Unfortunately, after an introductory scene, the "broadcast' started in the cesspool of "I Got A Gal In Kalamazoo." NOBODY sang well in that overblown group vocal, featuring more than a dozen people, possibly because of the key or rhythm. (I've always hated that crappy song anyway.)
The play's arrangements had a lot of syncopation and sophisticated modulations in general, but the company's singers rarely maintained their concentration throughout a whole number. "How About You" was one success, "I've Got It Bad" was another. The classically stupid Pepsi-Cola commercial was pretty funny -- hit the spot, you might say.
At intermission, I went for a short walk and heard some more 40's Music coming out of the Bigfork Inn -- didn't know whether to laugh or cry.
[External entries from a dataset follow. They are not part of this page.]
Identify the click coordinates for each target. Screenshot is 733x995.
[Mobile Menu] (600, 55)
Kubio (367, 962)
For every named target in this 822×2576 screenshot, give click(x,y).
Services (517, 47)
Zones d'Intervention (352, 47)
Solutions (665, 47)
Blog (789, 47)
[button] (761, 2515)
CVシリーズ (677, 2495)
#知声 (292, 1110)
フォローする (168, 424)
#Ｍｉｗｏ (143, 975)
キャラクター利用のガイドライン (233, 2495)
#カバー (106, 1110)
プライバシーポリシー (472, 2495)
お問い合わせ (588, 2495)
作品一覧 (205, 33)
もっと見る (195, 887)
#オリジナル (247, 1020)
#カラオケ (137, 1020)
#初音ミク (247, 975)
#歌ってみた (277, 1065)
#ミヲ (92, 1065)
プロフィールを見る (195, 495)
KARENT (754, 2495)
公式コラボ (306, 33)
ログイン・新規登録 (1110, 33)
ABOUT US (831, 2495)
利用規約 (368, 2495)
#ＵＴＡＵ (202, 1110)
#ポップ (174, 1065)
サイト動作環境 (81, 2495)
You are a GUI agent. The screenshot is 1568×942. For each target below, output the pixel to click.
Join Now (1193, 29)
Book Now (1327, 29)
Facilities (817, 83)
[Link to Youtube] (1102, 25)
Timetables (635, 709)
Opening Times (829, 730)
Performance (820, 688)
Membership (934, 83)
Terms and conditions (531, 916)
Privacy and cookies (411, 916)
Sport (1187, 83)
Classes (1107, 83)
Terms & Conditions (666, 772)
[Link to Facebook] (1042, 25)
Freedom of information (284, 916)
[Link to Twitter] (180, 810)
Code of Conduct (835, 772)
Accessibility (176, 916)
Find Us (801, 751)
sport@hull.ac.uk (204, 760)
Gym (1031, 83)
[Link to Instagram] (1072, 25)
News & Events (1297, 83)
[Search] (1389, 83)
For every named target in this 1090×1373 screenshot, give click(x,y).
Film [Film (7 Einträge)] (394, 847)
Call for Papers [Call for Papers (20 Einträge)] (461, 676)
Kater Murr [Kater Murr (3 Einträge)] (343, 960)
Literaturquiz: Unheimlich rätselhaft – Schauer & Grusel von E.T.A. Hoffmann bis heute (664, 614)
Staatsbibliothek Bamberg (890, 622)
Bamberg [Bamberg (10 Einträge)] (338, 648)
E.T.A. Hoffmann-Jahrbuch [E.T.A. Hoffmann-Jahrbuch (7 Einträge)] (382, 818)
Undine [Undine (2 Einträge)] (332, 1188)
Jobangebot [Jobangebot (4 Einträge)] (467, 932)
Anti-Rock radio stations used to call that stuff Music of your Life when I was a teenager, but they weren't talking to ME when they said it! On my way back to my car, after the play, I heard a band at the Garden Bar doing Van Morrison's Brown Eyed Girl -- a song from 40 years ago. I was glad to also hear some Hip Hop booming from a side street, so I knew I wasn't in a time-warp!


The sky above Dry Bridge Slough -- a weak low-pressure front lifted the smoke a few hundred yards (or meters) over our heads near sunset.